Stored data entries
***
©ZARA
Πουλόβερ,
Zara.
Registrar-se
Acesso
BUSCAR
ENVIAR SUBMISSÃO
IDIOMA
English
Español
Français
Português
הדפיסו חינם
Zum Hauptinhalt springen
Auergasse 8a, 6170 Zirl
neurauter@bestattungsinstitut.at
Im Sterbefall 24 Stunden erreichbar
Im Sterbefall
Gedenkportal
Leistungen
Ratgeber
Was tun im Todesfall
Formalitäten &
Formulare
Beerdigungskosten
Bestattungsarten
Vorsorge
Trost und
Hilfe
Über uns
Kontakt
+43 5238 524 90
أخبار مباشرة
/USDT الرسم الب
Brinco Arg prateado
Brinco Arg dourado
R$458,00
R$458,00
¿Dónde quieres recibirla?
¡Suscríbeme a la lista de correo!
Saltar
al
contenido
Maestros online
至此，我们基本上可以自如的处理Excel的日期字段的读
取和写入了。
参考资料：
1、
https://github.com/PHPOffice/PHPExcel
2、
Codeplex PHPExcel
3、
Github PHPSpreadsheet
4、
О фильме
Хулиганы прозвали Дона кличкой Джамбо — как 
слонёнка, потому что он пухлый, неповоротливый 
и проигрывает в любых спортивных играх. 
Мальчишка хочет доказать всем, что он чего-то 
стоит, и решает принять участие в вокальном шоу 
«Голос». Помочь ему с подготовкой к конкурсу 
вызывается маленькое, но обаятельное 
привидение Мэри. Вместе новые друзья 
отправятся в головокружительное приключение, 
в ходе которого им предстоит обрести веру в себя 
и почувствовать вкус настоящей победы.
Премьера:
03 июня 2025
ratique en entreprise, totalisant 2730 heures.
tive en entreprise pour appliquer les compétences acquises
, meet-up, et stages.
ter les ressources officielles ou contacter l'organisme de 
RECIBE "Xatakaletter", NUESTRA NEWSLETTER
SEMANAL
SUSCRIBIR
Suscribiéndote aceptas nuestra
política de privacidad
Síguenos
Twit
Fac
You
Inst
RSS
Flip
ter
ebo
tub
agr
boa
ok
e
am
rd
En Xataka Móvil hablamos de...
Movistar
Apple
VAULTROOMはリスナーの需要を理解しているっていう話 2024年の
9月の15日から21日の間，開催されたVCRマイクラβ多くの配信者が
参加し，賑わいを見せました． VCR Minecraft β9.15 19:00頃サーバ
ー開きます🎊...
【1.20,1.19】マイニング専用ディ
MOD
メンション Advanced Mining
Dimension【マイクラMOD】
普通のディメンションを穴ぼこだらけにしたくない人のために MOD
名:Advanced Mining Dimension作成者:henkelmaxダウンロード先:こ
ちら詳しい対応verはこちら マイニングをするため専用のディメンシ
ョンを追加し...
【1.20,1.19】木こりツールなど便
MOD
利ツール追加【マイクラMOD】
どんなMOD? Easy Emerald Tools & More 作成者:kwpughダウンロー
***
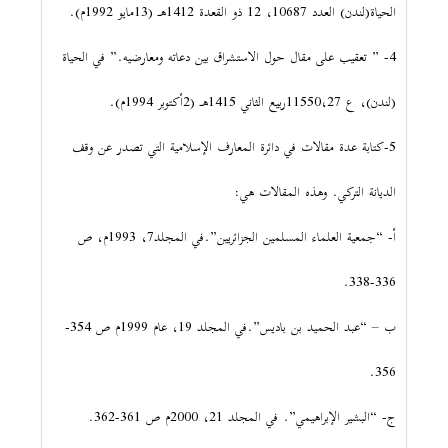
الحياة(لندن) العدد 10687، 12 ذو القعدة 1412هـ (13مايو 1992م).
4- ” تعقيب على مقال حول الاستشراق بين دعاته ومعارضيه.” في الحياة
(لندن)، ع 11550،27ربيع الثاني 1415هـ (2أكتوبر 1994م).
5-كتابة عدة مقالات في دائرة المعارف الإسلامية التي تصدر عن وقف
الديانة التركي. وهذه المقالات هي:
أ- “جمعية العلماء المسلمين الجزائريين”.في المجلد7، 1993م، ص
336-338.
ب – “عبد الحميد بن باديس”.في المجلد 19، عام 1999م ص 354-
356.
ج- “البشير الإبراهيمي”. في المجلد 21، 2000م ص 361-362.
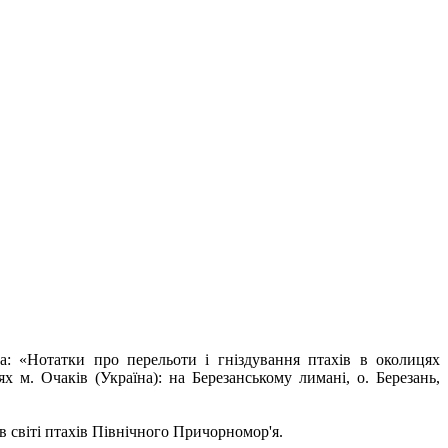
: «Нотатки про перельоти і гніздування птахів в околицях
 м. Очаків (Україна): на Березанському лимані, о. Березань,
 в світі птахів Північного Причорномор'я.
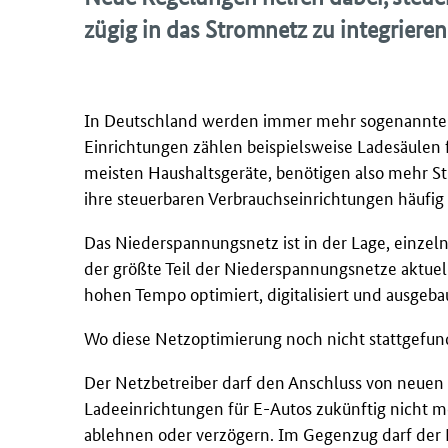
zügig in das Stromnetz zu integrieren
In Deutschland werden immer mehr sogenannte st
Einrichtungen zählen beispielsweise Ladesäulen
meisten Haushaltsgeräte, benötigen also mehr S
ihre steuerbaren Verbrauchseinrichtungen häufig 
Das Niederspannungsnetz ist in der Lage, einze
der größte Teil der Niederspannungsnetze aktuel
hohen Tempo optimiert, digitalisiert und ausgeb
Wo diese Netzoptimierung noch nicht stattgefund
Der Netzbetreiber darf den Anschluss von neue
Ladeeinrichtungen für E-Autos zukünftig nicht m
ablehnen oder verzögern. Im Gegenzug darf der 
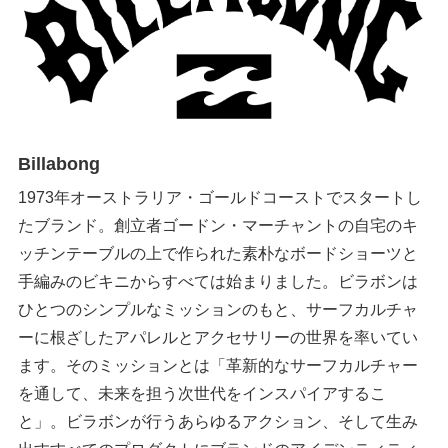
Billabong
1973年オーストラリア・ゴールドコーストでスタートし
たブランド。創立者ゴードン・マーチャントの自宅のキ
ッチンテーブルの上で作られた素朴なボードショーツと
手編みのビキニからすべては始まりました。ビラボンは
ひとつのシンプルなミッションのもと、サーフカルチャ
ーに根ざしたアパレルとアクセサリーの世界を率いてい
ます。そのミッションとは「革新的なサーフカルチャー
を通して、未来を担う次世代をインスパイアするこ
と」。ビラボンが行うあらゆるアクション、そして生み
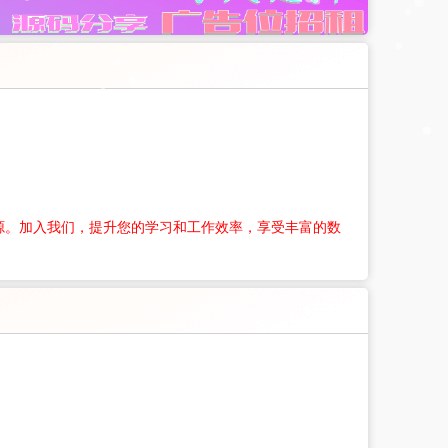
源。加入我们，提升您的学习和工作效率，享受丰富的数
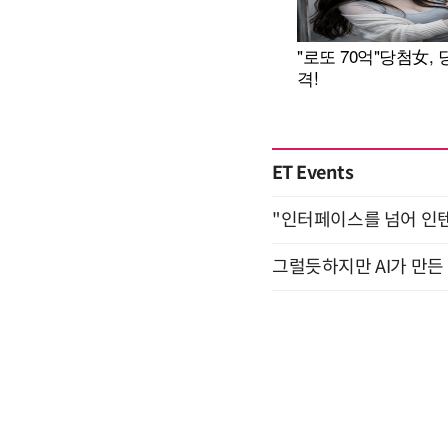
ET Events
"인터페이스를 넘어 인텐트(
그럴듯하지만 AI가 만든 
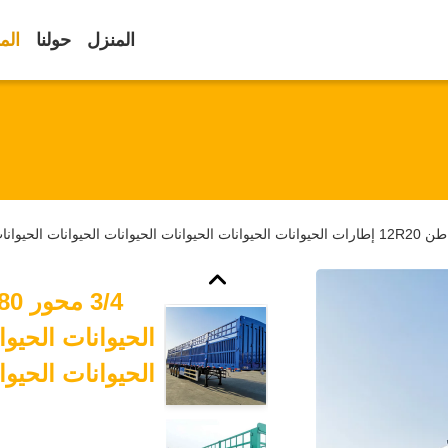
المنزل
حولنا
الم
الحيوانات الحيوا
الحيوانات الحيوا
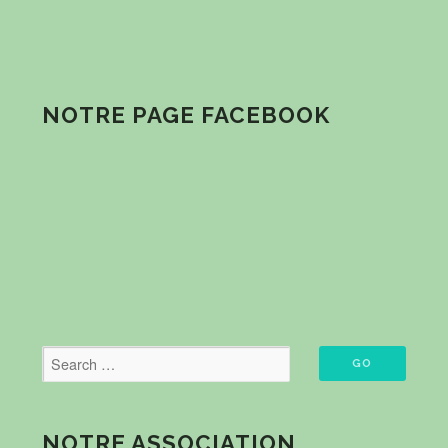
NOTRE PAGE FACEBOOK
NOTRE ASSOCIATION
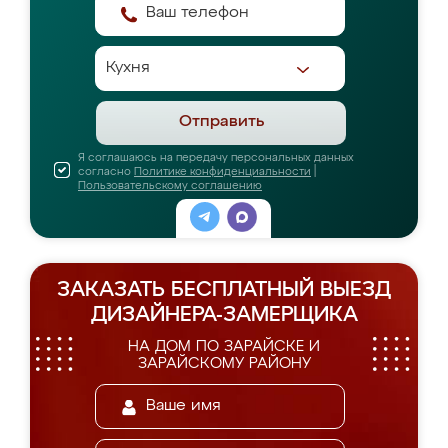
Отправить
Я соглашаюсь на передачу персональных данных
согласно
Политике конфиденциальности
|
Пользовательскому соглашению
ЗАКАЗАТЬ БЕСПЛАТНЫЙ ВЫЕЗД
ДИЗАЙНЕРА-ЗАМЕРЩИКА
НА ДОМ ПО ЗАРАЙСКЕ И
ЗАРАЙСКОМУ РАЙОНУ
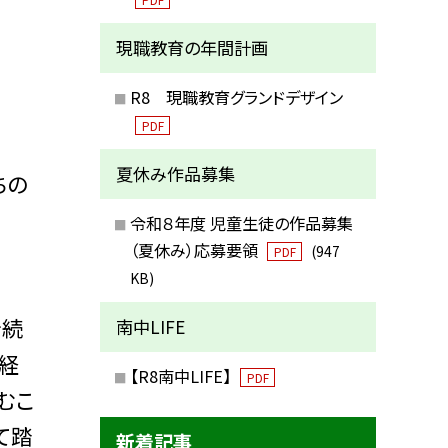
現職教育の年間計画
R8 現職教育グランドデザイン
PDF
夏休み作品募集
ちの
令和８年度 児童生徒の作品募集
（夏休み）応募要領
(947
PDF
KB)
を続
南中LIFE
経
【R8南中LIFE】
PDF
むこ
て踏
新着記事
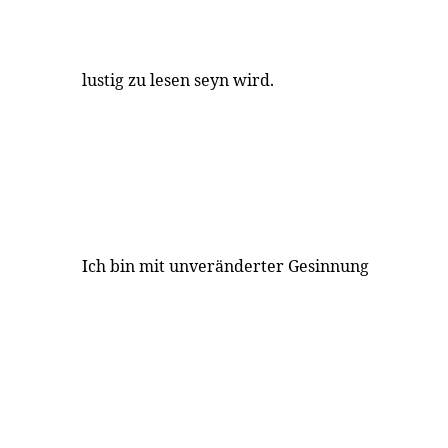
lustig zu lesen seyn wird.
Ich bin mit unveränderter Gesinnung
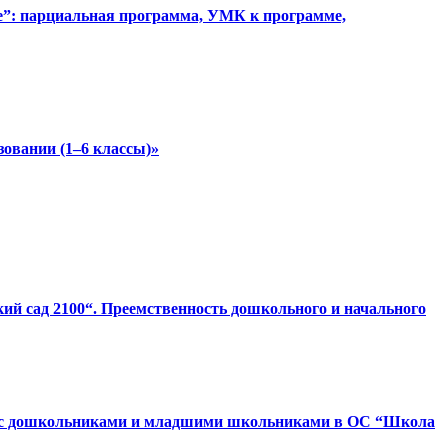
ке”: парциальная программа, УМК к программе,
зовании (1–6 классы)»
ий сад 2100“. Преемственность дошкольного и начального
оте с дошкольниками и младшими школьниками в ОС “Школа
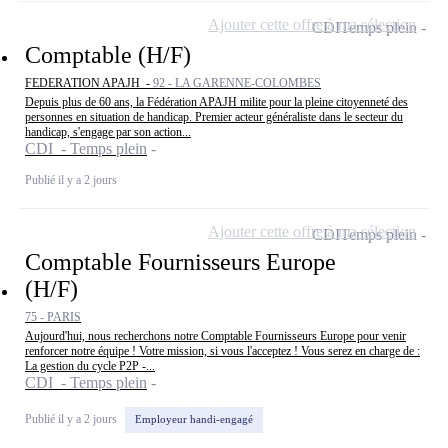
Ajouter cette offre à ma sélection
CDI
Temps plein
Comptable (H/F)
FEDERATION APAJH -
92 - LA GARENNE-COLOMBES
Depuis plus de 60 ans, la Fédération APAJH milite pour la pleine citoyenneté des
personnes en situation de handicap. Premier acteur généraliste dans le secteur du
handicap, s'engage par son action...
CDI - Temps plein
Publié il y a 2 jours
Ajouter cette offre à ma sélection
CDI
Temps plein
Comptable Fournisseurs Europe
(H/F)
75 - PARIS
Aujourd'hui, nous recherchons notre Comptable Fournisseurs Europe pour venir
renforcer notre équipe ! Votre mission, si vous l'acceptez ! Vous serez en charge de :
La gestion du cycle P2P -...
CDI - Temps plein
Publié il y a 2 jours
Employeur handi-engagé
***
If a line in the records above holds the string "darf", copy it.

> _Exercise solution_
Der Netzbetreiber darf den Anschluss von neue
ablehnen oder verzögern. Im Gegenzug darf der 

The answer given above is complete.